*** Exercise inputs Section Begins ***

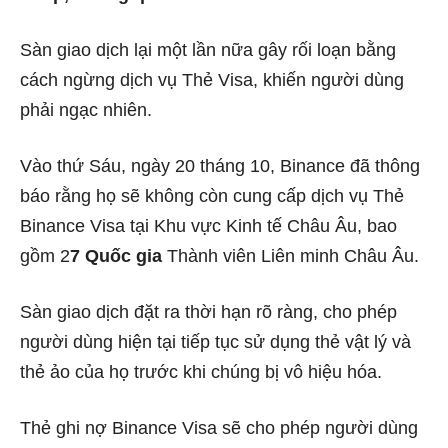
Sàn giao dịch lại một lần nữa gây rối loạn bằng
cách ngừng dịch vụ Thẻ Visa, khiến người dùng
phải ngạc nhiên.
Vào thứ Sáu, ngày 20 tháng 10, Binance đã thông
báo rằng họ sẽ không còn cung cấp dịch vụ Thẻ
Binance Visa tại Khu vực Kinh tế Châu Âu, bao
gồm 2
7 Quốc gia
Thành viên Liên minh Châu Âu.
Sàn giao dịch đặt ra thời hạn rõ ràng, cho phép
người dùng hiện tại tiếp tục sử dụng thẻ vật lý và
thẻ ảo của họ trước khi chúng bị vô hiệu hóa.
Thẻ ghi nợ Binance Visa sẽ cho phép người dùng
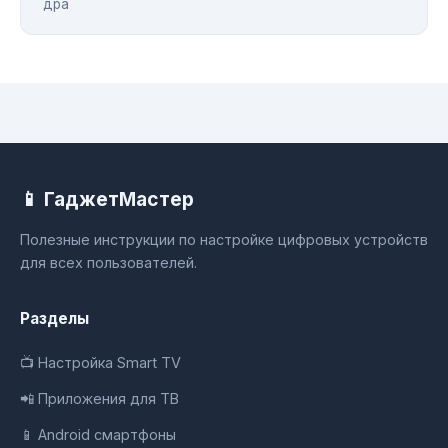
дра
📱 ГаджетМастер
Полезные инструкции по настройке цифровых устройств
для всех пользователей.
Разделы
📺 Настройка Smart TV
📲 Приложения для ТВ
📱 Android смартфоны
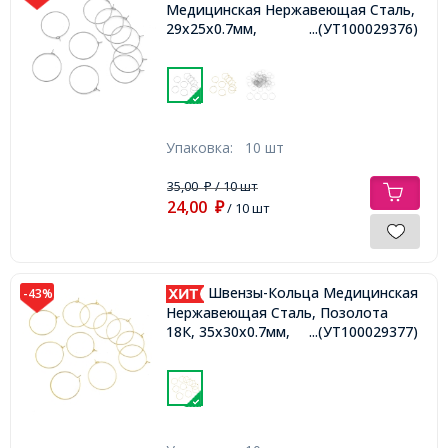
Медицинская Нержавеющая Сталь,
29х25х0.7мм,
...(УТ100029376)
Упаковка:
10 шт
35,00
/ 10 шт
₽
24,00
₽
/ 10 шт
Швензы-Кольца Медицинская
-43%
Нержавеющая Сталь, Позолота
18К, 35х30х0.7мм,
...(УТ100029377)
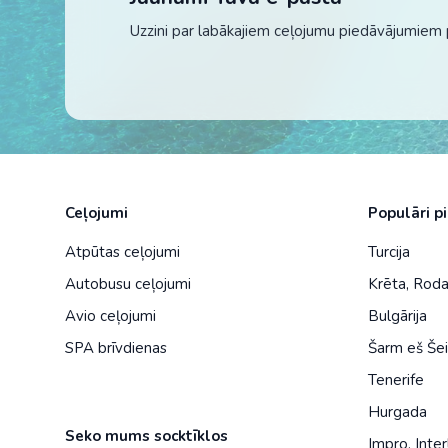
Uzzini par labākajiem ceļojumu piedāvājumiem 
Ceļojumi
Populāri p
Atpūtas ceļojumi
Turcija
Autobusu ceļojumi
Krēta
,
Rod
Avio ceļojumi
Bulgārija
SPA brīvdienas
Šarm eš Še
Tenerife
Hurgada
Seko mums socktīklos
Impro
,
Inter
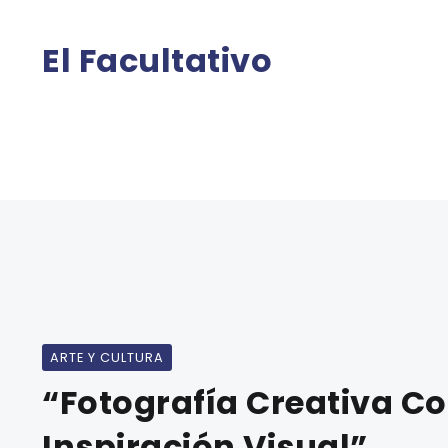
El Facultativo
ARTE Y CULTURA
“Fotografía Creativa 
Inspiración Visual”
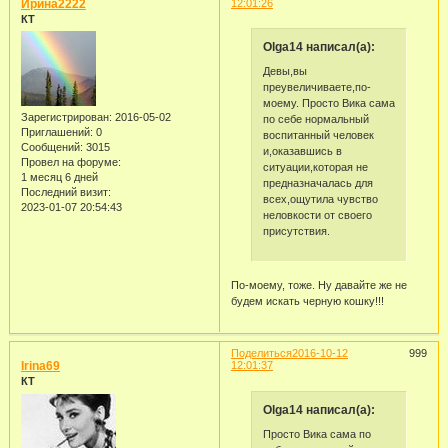
Ирина2222
12:01:26
КТ
Olga14 написал(а):
Девы,вы
преувеличиваете,по-
моему. Просто Вика сама
Зарегистрирован
: 2016-05-02
по себе нормальный
Приглашений:
0
воспитанный человек
Сообщений:
3015
и,оказавшись в
Провел на форуме:
ситуации,которая не
1 месяц 6 дней
предназначалась для
Последний визит:
всех,ощутила чувство
2023-01-07 20:54:43
неловкости от своего
присутствия.
По-моему, тоже. Ну давайте же не
будем искать черную кошку!!!
Поделиться
2016-10-12
999
Irina69
12:01:37
КТ
Olga14 написал(а):
Просто Вика сама по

*** Exercise inputs Section Ends ***

Using the records above, select and copy every line that has the word "всех".

для всех пользователей.
всех,ощутила чувство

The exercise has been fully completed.